Un profond malaise s'installe au cœur du continent, une question lancinante sur le destin qui résonne dans les couloirs de la réflexion. Ce premier volume, « Re-penser l'Afrique et ses problèmes Numéro 1 : Mars à Juillet 2023 », plonge dans les courants tumultueux qui définissent l'Afrique, et en particulier la République démocratique du Congo, non seulement comme une terre de promesses, mais aussi comme un creuset de luttes persistantes. C'est une terre, nous dit-on, qui est depuis des décennies « un pays en proie à des problèmes », une scène où des forces invisibles orchestrent des massacres et le pillage implacable de ses richesses abondantes.

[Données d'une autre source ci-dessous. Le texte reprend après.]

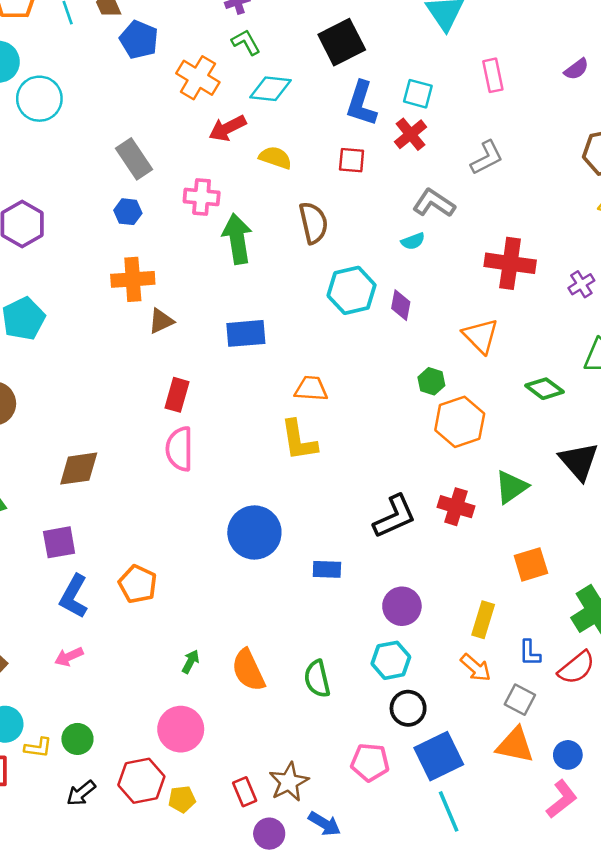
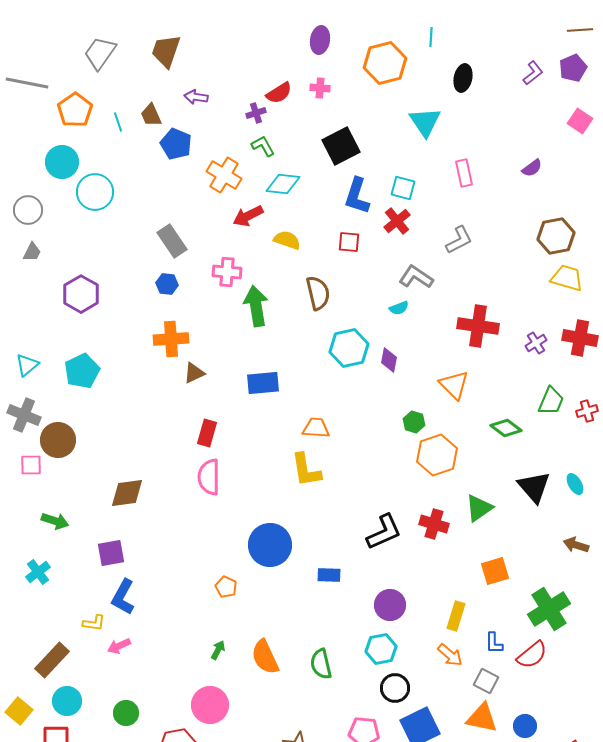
orange pentagon: (138, 584) -> (226, 587), moved, size x0.7
yellow L-shape: (38, 748) -> (94, 623), moved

Le récit se déroule avec une observation acérée, presque mélancolique, du sort de la RDC, où sa population périt de manière alarmante presque quotidiennement, prise dans l'étau implacable de l'exploitation néocoloniale. La communauté internationale, avec ses réunions et ses dialogues apparemment sans fin, n’est pas dépeinte comme une sauveuse, mais comme une complice silencieuse, dont les actions sont souvent dictées par l’intérêt personnel, laissant la situation désastreuse sans solution et les souffrances sans réponse.
Dans ce contexte, une vérité crue émerge : le tissu même de la gouvernance est compromis. Des politiciens médiocres, comparés à de la « marchandise interdite » pour la République, sont présentés comme se délectant de leurs fonctions, pillant sans vergogne le trésor public, exacerbant ainsi les maux sociaux, politiques et économiques déjà profonds qui affligent la nation. Cette corruption profondément enracinée, affirme-t-on, étend ses racines insidieuses partout, sapant l’éducation, les institutions publiques et l’espoir même d’un avenir stable.
Pourtant, au milieu de ce désespoir, un appel puissant s’élève : un plaidoyer fervent pour « repenser » l’Afrique. Il ne s’agit pas d’une réévaluation superficielle, mais d’une invitation urgente à approfondir à nouveau, à disséquer méticuleusement et à dévoiler les couches complexes des problèmes qui rongent le continent. Cet ouvrage défend l’idée que les véritables solutions ne se trouveront pas dans des théories importées ou des prescriptions extérieures, mais doivent émerger de l’intérieur, d’une conscience africaine collective et critique.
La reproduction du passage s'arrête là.